Zohran Mamdani, the communist mayor of New York City, ran on a campaign promise so simple even a Queens college sophomore could understand it. The city would open its own grocery store. Prices would be low. Food would be plentiful. The evil capitalist supermarkets would tremble. The people would eat like kings. And it wouldn’t cost the taxpayer a dime because — and this is the important part — the city was going to do it “at scale.” Whatever that means.
Well, the first budget numbers just dropped this week, and it turns out “free” means $30 million of your money, “grocery store” means one single location in one single borough, and “opening day” means sometime in 2029. Which, if you’re doing the math at home, is after the next mayoral election. Which means Zohran might not even be mayor by the time the doors open. Which means he’s asking New Yorkers to pay thirty million dollars for a grocery store that might be inherited by somebody else entirely. That’s not a campaign promise. That’s a timeshare pitch.
Let’s run the numbers live, because this is the kind of math that makes your forehead vein twitch.
Thirty million dollars. One store. For context, a brand new Whole Foods — granite countertops, organic kale bar, guy playing acoustic guitar next to the cheese section — costs between $8 and $12 million to build. So Zohran Mamdani is about to spend three Whole Foods worth of money to build one city-run bodega, and the bodega won’t even have a roof on it until his next re-election campaign is already printing yard signs.
You know what else $30 million buys? It buys every single resident of Astoria — where this thing is supposedly going — a $400 gift card to the actual Whole Foods that’s already there. You could literally hand every person in the neighborhood a pile of cash, tell them to go buy groceries like normal human beings, and still have money left over to throw a block party. Instead, Zohran wants to build a government store that’ll open three years from now and probably charge you in ration coupons.
Here’s the part nobody in the press is asking. What does this store actually sell? Nobody knows. What does it charge? Nobody knows. Who staffs it? Nobody knows. Does it accept food stamps, credit cards, or gold bars melted down from confiscated landlord assets? Nobody knows. The entire plan is thirty million dollars and a vibe.
And that vibe is communism.
The last time a government ran a grocery store with this kind of enthusiasm, it was Venezuela, and people were weighing their money before they bought bread. The time before that, it was the Soviet Union, where if you wanted a banana you had to know a guy who knew a guy. Every single time in human history a government has said “we will now sell you food,” the result has been empty shelves, long lines, and a black market that runs better than the official one. But Zohran looks at that track record and says “yeah, but we’ll do it in Queens.”
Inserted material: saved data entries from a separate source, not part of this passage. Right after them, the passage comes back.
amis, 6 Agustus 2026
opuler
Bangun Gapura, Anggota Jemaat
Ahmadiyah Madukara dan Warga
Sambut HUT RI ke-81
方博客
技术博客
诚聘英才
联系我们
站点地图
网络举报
Okay buddy. Good luck with that.
The funniest part — and by funniest we mean most infuriating — is that New York City already has grocery stores. A lot of them. ShopRite. Key Food. Trader Joe’s. Gristedes. Stop & Shop. C-Town. Like four hundred bodegas per square block. If you walk out your front door in New York City and can’t find a grocery store within five minutes, it’s because you’re standing in the middle of the East River. The problem in New York isn’t a lack of grocery stores. The problem is that Zohran’s own party has spent the last decade passing laws that made it impossible for the existing grocery stores to operate without getting robbed blind. Shoplifting got decriminalized. Prosecutors stopped prosecuting. The bodegas started locking up the deodorant and the baby formula behind plexiglass, and Duane Reade turned into a CVS-themed prison. That’s the grocery crisis. That’s the thing you’d fix if you actually wanted people to eat.
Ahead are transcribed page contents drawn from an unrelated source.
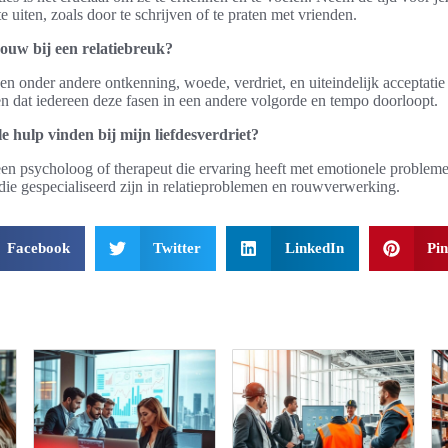
 uiten, zoals door te schrijven of te praten met vrienden.
rouw bij een relatiebreuk?
 onder andere ontkenning, woede, verdriet, en uiteindelijk acceptatie
en dat iedereen deze fasen in een andere volgorde en tempo doorloopt.
e hulp vinden bij mijn liefdesverdriet?
een psycholoog of therapeut die ervaring heeft met emotionele problemen
die gespecialiseerd zijn in relatieproblemen en rouwverwerking.
Facebook
Twitter
LinkedIn
Pin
But no. Instead of enforcing the laws that already exist, Zohran wants to spend thirty million dollars to open a competitor store that won’t be ready until the kids born today are in kindergarten. Because nothing says “I care about hungry families” like a grand opening scheduled for when their children have grown teeth.
And here’s the kicker. This is the cheap promise. This is the one that was supposed to be easy. Zohran’s whole campaign was built on promises like this — free buses, free childcare, free this, free that, rent freezes, higher minimum wages, the works. If the grocery store is already blown up to thirty million dollars and a four-year wait, what do you think the free buses are going to cost? What do you think the childcare is going to look like?
We’ll tell you what it’ll look like. It’ll look like this. A big announcement, a huge price tag, a timeline that stretches past his term, a ribbon-cutting ceremony that never happens, and a bill that your grandkids are still paying off in 2055.
New Yorkers voted for this. They looked at a guy whose biggest professional accomplishment was rapping about Bollywood movies and said “yes, you should run the fifth-largest economy in the world.” And now they’re getting exactly what they ordered. A $30 million grocery store that opens after the heat death of the universe, staffed by nobody, stocked with nothing, selling food at prices nobody will commit to, paid for by people who won’t get to shop there until their kids are in middle school.
You can’t make this stuff up. They keep making it up for us.
If you live in New York City, buy a freezer. Stock it now. Because by the time this store opens, you’re going to need it.